Yes, it has been done, and yes the bells do ring, but the result in this engaging play is a masterpiece of comedy, ranging from social satire to pantomime gags with a healthy dose of vertiginous unpredictability. For the major conceit of the production is that at each performance someone from a roll call of actors and entertainers will be the detective, without prior knowledge of the script. He or she is fed lnes through an earpiece with only minimal, or even positively misleading, clues as to who should be addressed or how the plot is developing. The permanent cast has to cope with the repercussionss of the detective's confusion while gently nudging him or her to do more or less the right thing at the right time.

At the performance I attended Detective Adam Hills took on the case with a mixture of glee and trepidation. The set up was explained to him and to the audience before the play started, and the lucky member of the audience whose name was picked from a ballot to take a minor role in the second half was identified. Then the fun began, and lasted for the duration. It proved impossible for even the experienced cast to keep straight faces throughout, and Adam Hills rose to the occasion with great flair and good humour, even responding to the demand to perform a Music Hall turn with a near flawless recitation of Banjo Paterson's poem 'Clancy of the Overflow'. Though he had carefully explained that the poem was written well before the 1930s, he inadvertently said 'Facebook' rather than 'cashbook' at one point, an anachronism too far which merely added to the chaos.

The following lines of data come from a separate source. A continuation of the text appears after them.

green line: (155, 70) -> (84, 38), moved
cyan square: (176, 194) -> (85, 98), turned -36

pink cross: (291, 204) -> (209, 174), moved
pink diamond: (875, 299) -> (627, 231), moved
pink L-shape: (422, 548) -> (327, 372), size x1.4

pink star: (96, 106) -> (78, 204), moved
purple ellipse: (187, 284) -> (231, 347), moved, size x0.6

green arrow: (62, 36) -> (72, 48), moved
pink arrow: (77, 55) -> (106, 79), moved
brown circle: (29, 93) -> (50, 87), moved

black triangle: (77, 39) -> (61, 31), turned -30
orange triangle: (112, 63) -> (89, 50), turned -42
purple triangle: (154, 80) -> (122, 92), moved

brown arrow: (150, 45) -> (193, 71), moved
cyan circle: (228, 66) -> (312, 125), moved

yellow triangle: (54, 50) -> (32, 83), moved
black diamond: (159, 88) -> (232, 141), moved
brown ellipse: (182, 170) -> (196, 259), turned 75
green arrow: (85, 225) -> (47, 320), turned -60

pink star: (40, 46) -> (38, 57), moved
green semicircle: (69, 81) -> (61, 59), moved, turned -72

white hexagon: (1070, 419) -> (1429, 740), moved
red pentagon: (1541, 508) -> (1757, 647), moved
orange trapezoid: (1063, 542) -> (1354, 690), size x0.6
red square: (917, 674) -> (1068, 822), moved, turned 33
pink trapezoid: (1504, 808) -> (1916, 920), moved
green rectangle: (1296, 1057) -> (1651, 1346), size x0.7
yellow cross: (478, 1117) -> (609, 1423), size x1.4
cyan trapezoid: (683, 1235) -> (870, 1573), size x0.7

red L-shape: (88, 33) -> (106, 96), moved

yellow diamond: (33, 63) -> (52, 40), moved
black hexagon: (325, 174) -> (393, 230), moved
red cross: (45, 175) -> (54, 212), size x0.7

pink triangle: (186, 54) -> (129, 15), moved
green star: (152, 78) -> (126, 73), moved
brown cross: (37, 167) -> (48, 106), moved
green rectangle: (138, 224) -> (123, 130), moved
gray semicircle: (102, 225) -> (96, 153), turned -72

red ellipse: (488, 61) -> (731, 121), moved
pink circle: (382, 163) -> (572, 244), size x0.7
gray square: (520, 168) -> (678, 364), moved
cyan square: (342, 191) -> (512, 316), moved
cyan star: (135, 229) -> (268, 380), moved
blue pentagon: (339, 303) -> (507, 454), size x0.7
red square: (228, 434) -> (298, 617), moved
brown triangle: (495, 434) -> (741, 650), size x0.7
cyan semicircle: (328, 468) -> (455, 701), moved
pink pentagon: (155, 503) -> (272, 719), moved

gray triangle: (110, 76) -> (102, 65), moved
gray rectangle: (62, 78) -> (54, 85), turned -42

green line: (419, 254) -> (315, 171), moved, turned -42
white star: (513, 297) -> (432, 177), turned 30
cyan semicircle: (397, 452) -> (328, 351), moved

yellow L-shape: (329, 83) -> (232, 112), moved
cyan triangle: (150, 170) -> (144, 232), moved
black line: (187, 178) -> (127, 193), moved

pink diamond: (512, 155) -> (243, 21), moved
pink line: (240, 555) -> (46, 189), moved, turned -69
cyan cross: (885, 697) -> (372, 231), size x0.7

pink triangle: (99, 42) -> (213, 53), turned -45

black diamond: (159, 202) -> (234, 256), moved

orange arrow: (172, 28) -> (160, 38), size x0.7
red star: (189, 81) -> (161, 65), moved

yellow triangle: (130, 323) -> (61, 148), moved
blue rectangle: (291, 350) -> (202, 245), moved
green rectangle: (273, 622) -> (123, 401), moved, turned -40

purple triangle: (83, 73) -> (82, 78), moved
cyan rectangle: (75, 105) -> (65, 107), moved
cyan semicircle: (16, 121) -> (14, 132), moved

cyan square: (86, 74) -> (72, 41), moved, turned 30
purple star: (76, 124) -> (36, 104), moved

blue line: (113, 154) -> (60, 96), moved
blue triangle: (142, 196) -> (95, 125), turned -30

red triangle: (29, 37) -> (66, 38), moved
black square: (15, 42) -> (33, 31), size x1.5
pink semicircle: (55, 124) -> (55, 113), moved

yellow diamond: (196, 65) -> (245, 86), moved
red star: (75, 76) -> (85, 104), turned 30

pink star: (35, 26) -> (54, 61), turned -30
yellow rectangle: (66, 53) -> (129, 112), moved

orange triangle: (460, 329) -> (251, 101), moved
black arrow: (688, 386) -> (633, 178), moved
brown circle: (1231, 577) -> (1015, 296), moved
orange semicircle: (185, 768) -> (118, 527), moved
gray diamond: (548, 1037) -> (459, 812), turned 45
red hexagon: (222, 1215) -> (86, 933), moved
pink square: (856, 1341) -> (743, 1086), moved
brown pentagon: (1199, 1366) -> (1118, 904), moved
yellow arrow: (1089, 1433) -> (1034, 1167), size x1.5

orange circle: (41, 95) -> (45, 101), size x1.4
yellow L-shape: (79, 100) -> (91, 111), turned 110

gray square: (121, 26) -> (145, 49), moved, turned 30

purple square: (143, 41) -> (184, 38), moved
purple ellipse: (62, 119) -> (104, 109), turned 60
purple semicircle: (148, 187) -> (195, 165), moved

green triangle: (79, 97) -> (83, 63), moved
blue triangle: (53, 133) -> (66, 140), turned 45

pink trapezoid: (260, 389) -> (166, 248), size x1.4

Jez Bond (also the director) and Mark Cameron (also Giovanni Scaletti the European bounder) have created a wonderful entertainment designed as a fundraising project for the theatre they love, with support from Caroline Deverill as Mrs Constance Coddle, Aisha Numah as her daughter Molly (yes, the puns were that bad), Adam Samuel-Bal as Jasper Jarvis whose excuse and explanation for everything was that he had been at Eton, Lewis Bruniges as Jack Jones the deckhand and Molly Barton as the semaphoring nun. Some degree of control was provided by the line feeders Natasha Colenso and Robert Blackwood. The various detectives provide their services without payment.

In a Q&A session after the show it was revealed that this was indeed the second Whodunnit, and a third is in the making. The authors have clearly learned how to fine-tune their material, while Adam Hills admitted that he had taken part in the first play so he knew that the best way to deal with the challenge was to cede all control to the cast and crew and simply enjoy himself. Luckily he knew Paterson's poem very well. Sometimes a Q&A session can detract from the magic, but on this occasion it served only to enhance it.